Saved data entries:

Start of Block

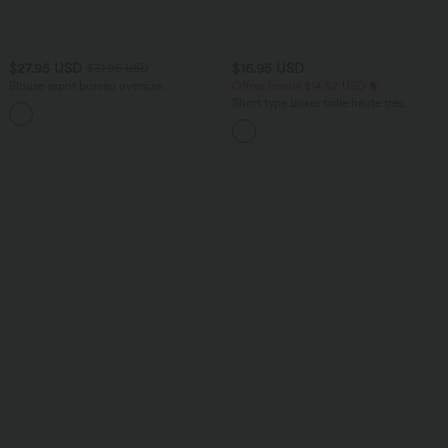
$27.95 USD
$16.95 USD
$31.95 USD
Blouse esprit bureau oversize
Offres bonus $14.52 USD
défroissage facile, col V et manches
Short type boxer taille haute très
+1
courtes
extensible et doux pour la détente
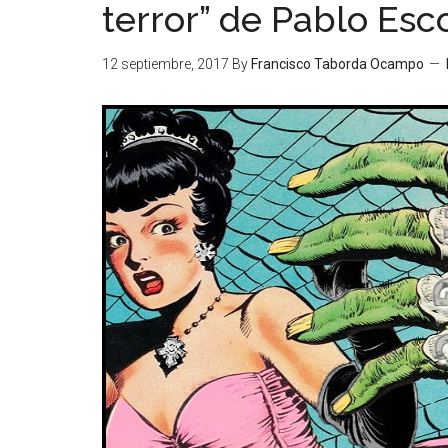
terror” de Pablo Esc
12 septiembre, 2017
By
Francisco Taborda Ocampo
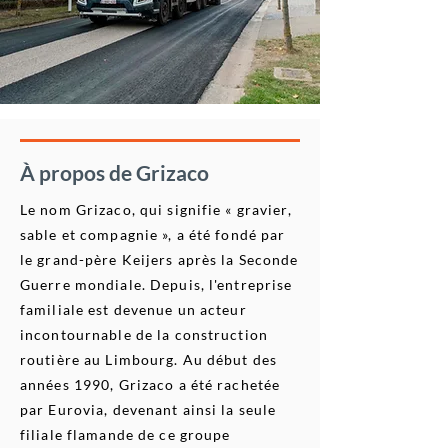
À propos de Grizaco
Le nom Grizaco, qui signifie « gravier,
sable et compagnie », a été fondé par
le grand-père Keijers après la Seconde
Guerre mondiale. Depuis, l'entreprise
familiale est devenue un acteur
incontournable de la construction
routière au Limbourg. Au début des
années 1990, Grizaco a été rachetée
par Eurovia, devenant ainsi la seule
filiale flamande de ce groupe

End of Block

EXERCISE BRIEF
Please copy every line of the records above in which "Grizaco" appears.

RESULT OF THE TASK
À propos de Grizaco
Le nom Grizaco, qui signifie « gravier,
années 1990, Grizaco a été rachetée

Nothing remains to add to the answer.